Sensory delights for Dublin clubbers

Food jockeys offered sweets and other nibbles to match the acts at Sencity, Dublin. Photograph: Phil Noble/Reuters

Food jockeys offered sweets and other nibbles to match the acts at Sencity, Dublin. Photograph: Phil Noble/Reuters


It was a gig like nothing you’ve heard before - or, for that matter, seen, smelled, tasted or felt. Partygoers at Sencity at the RDS in Dublin at the weekend were treated to a live music extravaganza for all the senses.

Almost 900 people attended the multisensory event on Saturday night, which is aimed at people both with and without hearing abilities and was taking place in Ireland for the first time. Many had travelled from within Ireland and even further afield to attend.

For Rosanna Demkes (27) from the Netherlands, this was her 11th Sencity. Asked what it was that kept her coming back for more, she replied: “It’s the people, it’s the culture, it’s the vibe.

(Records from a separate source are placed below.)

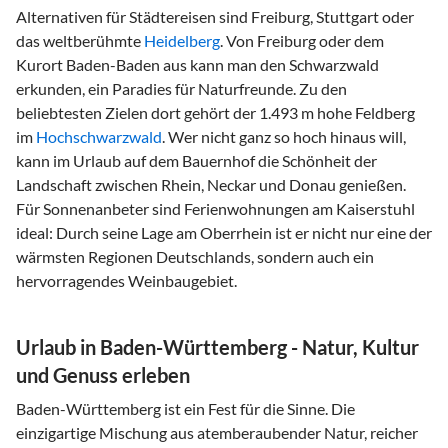
Alternativen für Städtereisen sind Freiburg, Stuttgart oder
das weltberühmte
Heidelberg
. Von Freiburg oder dem
Kurort Baden-Baden aus kann man den Schwarzwald
erkunden, ein Paradies für Naturfreunde. Zu den
beliebtesten Zielen dort gehört der 1.493 m hohe Feldberg
im
Hochschwarzwald
. Wer nicht ganz so hoch hinaus will,
kann im Urlaub auf dem Bauernhof die Schönheit der
Landschaft zwischen Rhein, Neckar und Donau genießen.
Für Sonnenanbeter sind Ferienwohnungen am Kaiserstuhl
ideal: Durch seine Lage am Oberrhein ist er nicht nur eine der
wärmsten Regionen Deutschlands, sondern auch ein
hervorragendes Weinbaugebiet.
Urlaub in Baden-Württemberg - Natur, Kultur
und Genuss erleben
Baden-Württemberg ist ein Fest für die Sinne. Die
einzigartige Mischung aus atemberaubender Natur, reicher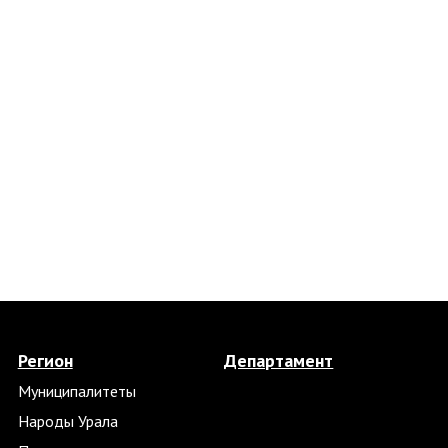
Регион
Департамент
Муниципалитеты
Народы Урала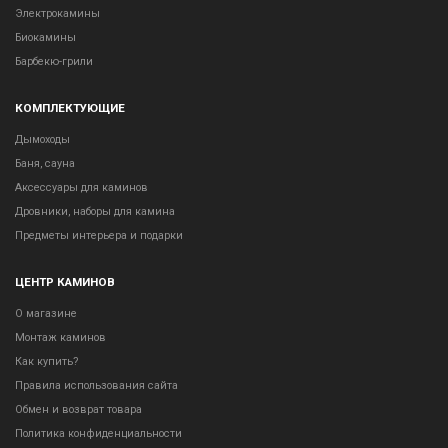
Электрокамины
Биокамины
Барбекю-грили
КОМПЛЕКТУЮЩИЕ
Дымоходы
Баня, сауна
Аксессуары для каминов
Дровники, наборы для камина
Предметы интерьера и подарки
ЦЕНТР КАМИНОВ
О магазине
Монтаж каминов
Как купить?
Правила использования сайта
Обмен и возврат товара
Политика конфиденциальности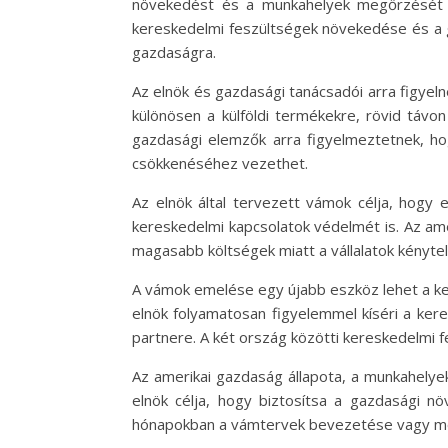
növekedést és a munkahelyek megőrzését tá
kereskedelmi feszültségek növekedése és a g
gazdaságra.
Az elnök és gazdasági tanácsadói arra figyel
különösen a külföldi termékekre, rövid távo
gazdasági elemzők arra figyelmeztetnek, h
csökkenéséhez vezethet.
Az elnök által tervezett vámok célja, hogy 
kereskedelmi kapcsolatok védelmét is. Az ame
magasabb költségek miatt a vállalatok kénytel
A vámok emelése egy újabb eszköz lehet a ker
elnök folyamatosan figyelemmel kíséri a ker
partnere. A két ország közötti kereskedelmi fe
Az amerikai gazdaság állapota, a munkahelye
elnök célja, hogy biztosítsa a gazdasági n
hónapokban a vámtervek bevezetése vagy módos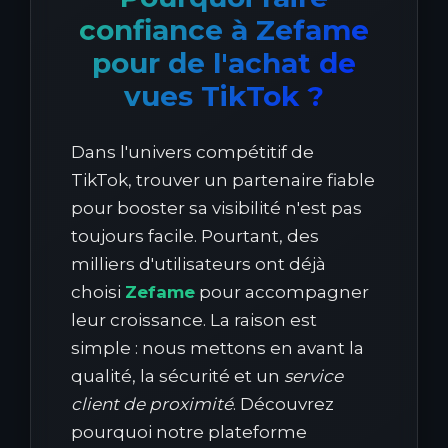
confiance à Zefame
pour de l'achat de
vues TikTok ?
Dans l'univers compétitif de
TikTok, trouver un partenaire fiable
pour booster sa visibilité n'est pas
toujours facile. Pourtant, des
milliers d'utilisateurs ont déjà
choisi
Zefame
pour accompagner
leur croissance. La raison est
simple : nous mettons en avant la
qualité, la sécurité et un
service
client de proximité
. Découvrez
pourquoi notre plateforme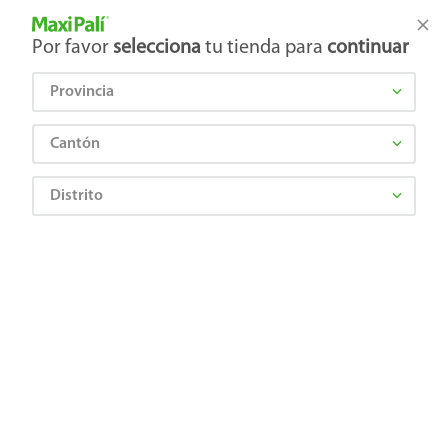
Tienda Maxi Palí
Productos Exclusivos en línea
Por favor
selecciona
tu tienda para
continuar
Provincia
¿Qué estás buscando?
Cantón
Distrito
¡Recibí las mejores ofertas y promociones!
SUSCRIBIRME
Al suscribirme, acepto el
Aviso de Privacidad
y los
Términos y Condiciones
, así como el envío de noticias y
promociones exclusivas de
Maxi Palí Costa Rica
.
También te invitamos a explorar nuestras categorías populares:
Celulares
,
Línea blanca
,
Cervezas
,
Granos básicos
,
Pantallas
,
Leches
,
Electrodomésticos
,
Gaseosas
,
Galletas
,
OTC
,
Tecnología
,
Hogar
.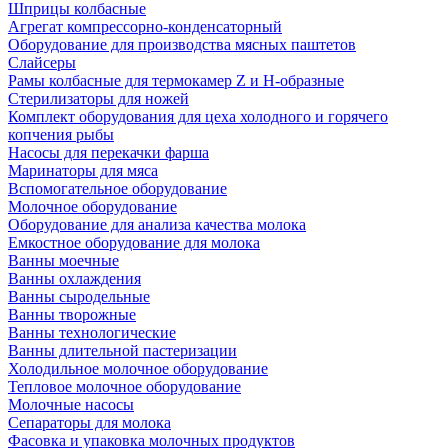
Шприцы колбасные
Агрегат компрессорно-конденсаторный
Оборудование для производства мясных паштетов
Слайсеры
Рамы колбасные для термокамер Z и H-образные
Стерилизаторы для ножей
Комплект оборудования для цеха холодного и горячего
копчения рыбы
Насосы для перекачки фарша
Маринаторы для мяса
Вспомогательное оборудование
Молочное оборудование
Оборудование для анализа качества молока
Емкостное оборудование для молока
Ванны моечные
Ванны охлаждения
Ванны сыродельные
Ванны творожные
Ванны технологические
Ванны длительной пастеризации
Холодильное молочное оборудование
Тепловое молочное оборудование
Молочные насосы
Сепараторы для молока
Фасовка и упаковка молочных продуктов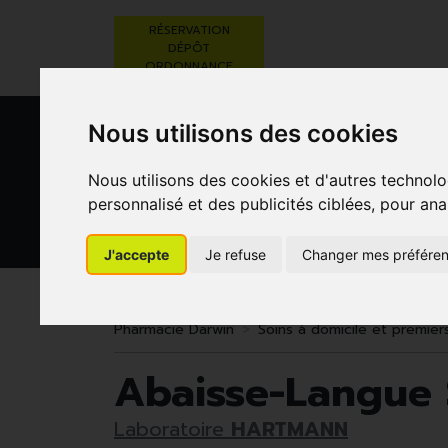
RÉSERVATION
DÉPÔT
ORDONNANCE
Nous utilisons des cookies
Nous utilisons des cookies et d'autres technolo
personnalisé et des publicités ciblées, pour ana
J'accepte
Je refuse
Changer mes préfére
BEAUTÉ,
RÉGIME,
GROSSESSE
SOINS ET
ALIMENTATION
ET
HYGIÈNE
& VITAMINES
ENFANTS
Pharmacie Darwin
Soins à domicile et premier
Abaisse-Langue S
Laboratoire
HARTMANN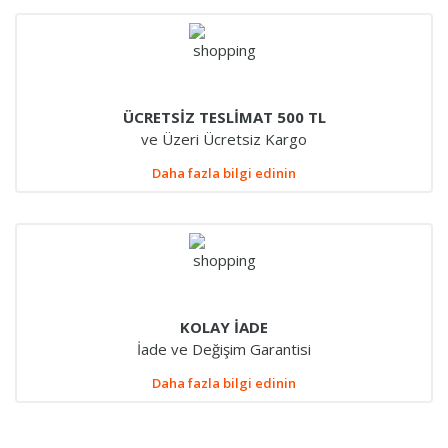
ÜCRETSİZ TESLİMAT 500 TL
ve Üzeri Ücretsiz Kargo
Daha fazla bilgi edinin
KOLAY İADE
İade ve Değişim Garantisi
Daha fazla bilgi edinin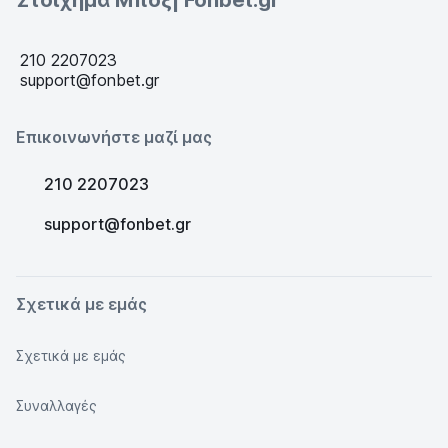
Στοίχημα Μποξ| Fonbet.gr
210 2207023
support@fonbet.gr
Επικοινωνήστε μαζί μας
210 2207023
support@fonbet.gr
Σχετικά με εμάς
Σχετικά με εμάς
Συναλλαγές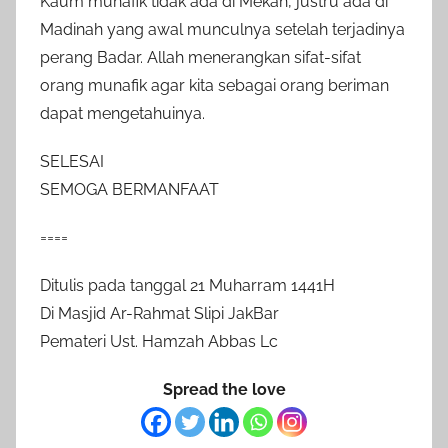
Kaum munafik tidak ada di Mekah, justru ada di
Madinah yang awal munculnya setelah terjadinya
perang Badar. Allah menerangkan sifat-sifat
orang munafik agar kita sebagai orang beriman
dapat mengetahuinya.
SELESAI
SEMOGA BERMANFAAT
====
Ditulis pada tanggal 21 Muharram 1441H
Di Masjid Ar-Rahmat Slipi JakBar
Pemateri Ust. Hamzah Abbas Lc
Spread the love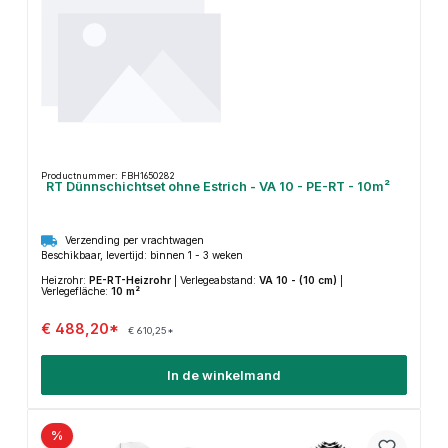
Productnummer: FBH1650282
RT Dünnschichtset ohne Estrich - VA 10 - PE-RT - 10m²
Verzending per vrachtwagen
Beschikbaar, levertijd: binnen 1 - 3 weken
Heizrohr:
PE-RT-Heizrohr
|
Verlegeabstand:
VA 10 - (10 cm)
|
Verlegefläche:
10 m²
€ 488,20*
€ 610,25*
In de winkelmand
%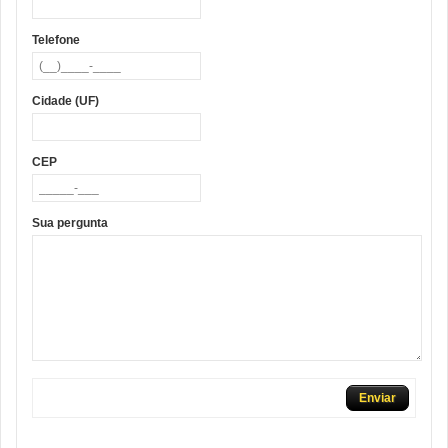
Telefone
Cidade (UF)
CEP
Sua pergunta
Enviar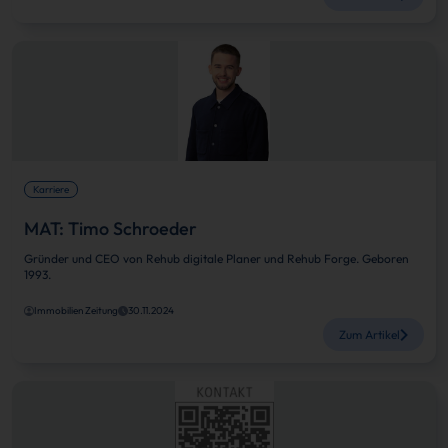
Karriere
MAT: Timo Schroeder
Gründer und CEO von Rehub digitale Planer und Rehub Forge. Geboren
1993.
Immobilien Zeitung
30.11.2024
Zum Artikel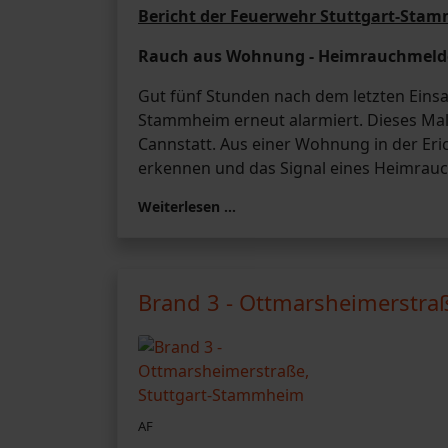
Bericht der Feuerwehr Stuttgart-Sta
Rauch aus Wohnung - Heimrauchmeld
Gut fünf Stunden nach dem letzten Einsa
Stammheim erneut alarmiert. Dieses Ma
Cannstatt. Aus einer Wohnung in der Er
erkennen und das Signal eines Heimrau
Weiterlesen …
Brand 3 - Ottmarsheimerstra
AF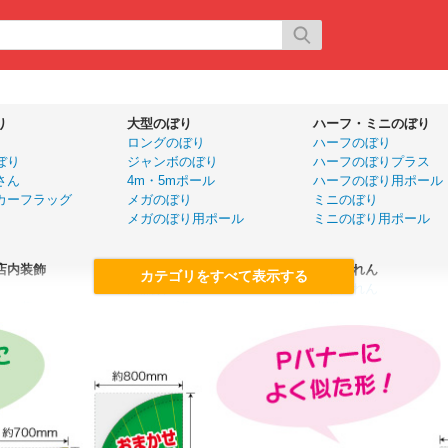
り
大型のぼり
ハーフ・ミニのぼり
ロングのぼり
ハーフのぼり
ぼり
ジャンボのぼり
ハーフのぼりプラス
さん
4m・5mポール
ハーフのぼり用ポール
カーフラッグ
メガのぼり
ミニのぼり
メガのぼり用ポール
ミニのぼり用ポール
店内装飾
旗
店舗のれん
大漁旗
五巾のれん
ール幕
ドロップ幕
半間のれん
ー
国旗（販促用）
変型のれん
手旗
カウンターのれん
優勝旗
カウンター横幕
名入れ応援旗
P
黒板・ボード
展示会用品
ボード・イーゼル
展示会用品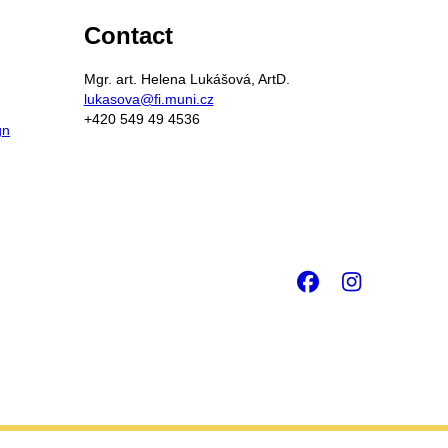
Contact
Mgr. art. Helena Lukášová, ArtD.
lukasova@fi.muni.cz
+420 549 49 4536
gn
Facebook
Insta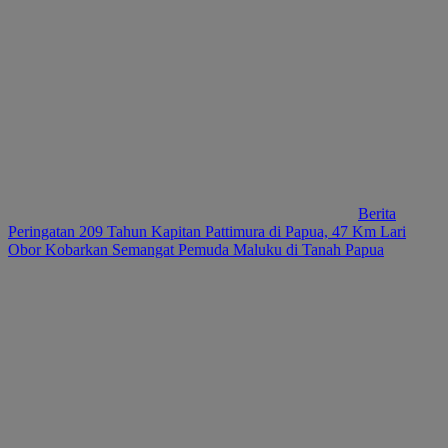
Berita
Peringatan 209 Tahun Kapitan Pattimura di Papua, 47 Km Lari
Obor Kobarkan Semangat Pemuda Maluku di Tanah Papua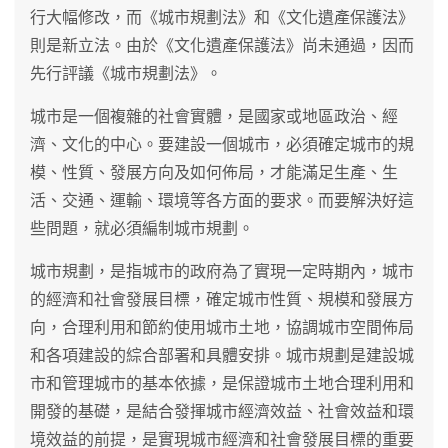
行大幅修改，而《城市規劃法》和《文化遺產保護法》
則是新立法。由於《文化遺產保護法》尚未通過，因而
先行評議《城市規劃法》。
城市是一個複雜的社會實體，是國家或地區政治、經
濟、文化的中心。要建設一個城市，必須確定城市的規
模、性質、發展方向及如何佈局，才能滿足生產、生
活、交通、運輸、環境等各方面的要求。而要解決好這
些問題，就必須編制城市規劃。
城市規劃，是指城市的政府為了實現一定時期內，城市
的經濟和社會發展目標，確定城市性質、規模和發展方
向，合理利用和節約使用城市土地，協調城市空間佈局
和各項建設的綜合部署和具體安排。城市規劃是建設城
市和管理城市的基本依據，是保證城市土地合理利用和
開發的基礎，是結合發揮城市經濟效益、社會效益和環
境效益的前提，是實現城市經濟和社會發展目標的重要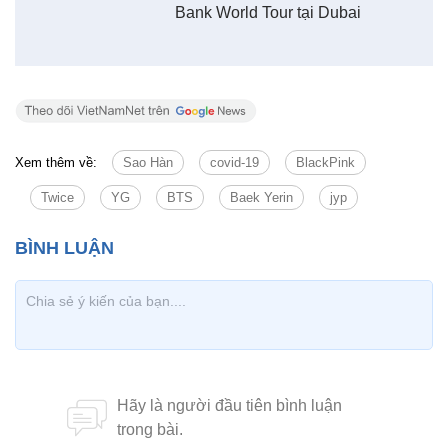
Cảnh sát xác nhận B.I hoàn toàn âm tính với ma túy. Kể từ khi sca
nổ ra, B.I không còn xuất hiện trước công chúng. Nam thần tượng
chăm chỉ làm nhạc và gần đây đã quyên góp 100.000 khẩu trang 
việc phòng chống dịch covid-19.
Lê Hiếu
TWICE, MONSTA X tham gia Music
Bank World Tour tại Dubai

There’s nothing like it, it stimulates all the senses.”

When Damien Owens (37), a community resource officer from Clara, Co Offaly, heard of the event, he was determined to travel to Dublin for it. “It’s wonderful and definitely worth the trip. I would definitely recommend it to other deaf people” he said.

“It’s about being able to feel that link to music that we never had before. You can feel the beat, the vibrations, it’s fantastic.”

At the centre of the hall was a vibrating dancefloor. It quickly got crowded, as people flocked to quite literally feel the music. A giant screen behind the stage flashed images and lyrics in time with the music, while exuberant sign dancers translated the songs into sign language.

“When I stood on the dancefloor I could really feel the vibrations, it was unreal,” said Denise Dowling (28), a teacher from Cork who is deaf. “And visually it’s amazing, the lighting, the words, the sign dancers, I’m completely distracted by everything that’s going on visually.”

Food jockeys offered sweets and other nibbles to match the acts, while aroma jockeys used giant fans to send scents across the dancefloor.

“It’s about finding the right scent to express the emotions of the songs,” said aroma jockey Zuzana Amoakoova as she poured essential oils into a bubbly, frothy mixture. “We’re like witches who prepare a kind of brew.”

Partygoers could also try out pole dancing, get their hair done in a wacky style, have their face and arms decorated with glowing make-up, and even have a massage.

First act the Wonder Villains got the night off to a bounding start, their youthful, giddy music accompanied by sweet and citrusy scents, while a variety of fizzy sweets were on offer.

“It was a really cool dynamic, it wasn’t just us four on stage,”

Eimear Coyle of the Wonder Villains said afterwards. “We were only a small part of the whole performance.”

Minutes into Torann Drums’ blazing set, the seven men on stage were sweating and gyrating and tearing off their shirts and ties. Their performance was accompanied by musky wafts of aftershave-type smells, while wasabi peas were offered for delectation - it was all very spicy indeed.

The highlight of the night was the energetic performance from deaf Finnish rap artist Signmark, who had the crowd in the palm of his hand, especially when it came to the amusing repartee with his sign interpreter.

The event is about more than simply bringing deaf and hearing people together, said Ronald Ligtenberg, director of the Skyway Foundation in the Netherlands, which organises Sencity. “The main purpose is to inspire people that you can make the impossible possible.”

For the 16 deaf and hard-of-hearing volunteers who got involved in organising the Dublin event, Mr Ligtenberg believes it has had an empowering effect. “These are people who have been treated all their lives as people who cannot do something and now they’re realising they can do something that is better than what the regular club scene has to offer.”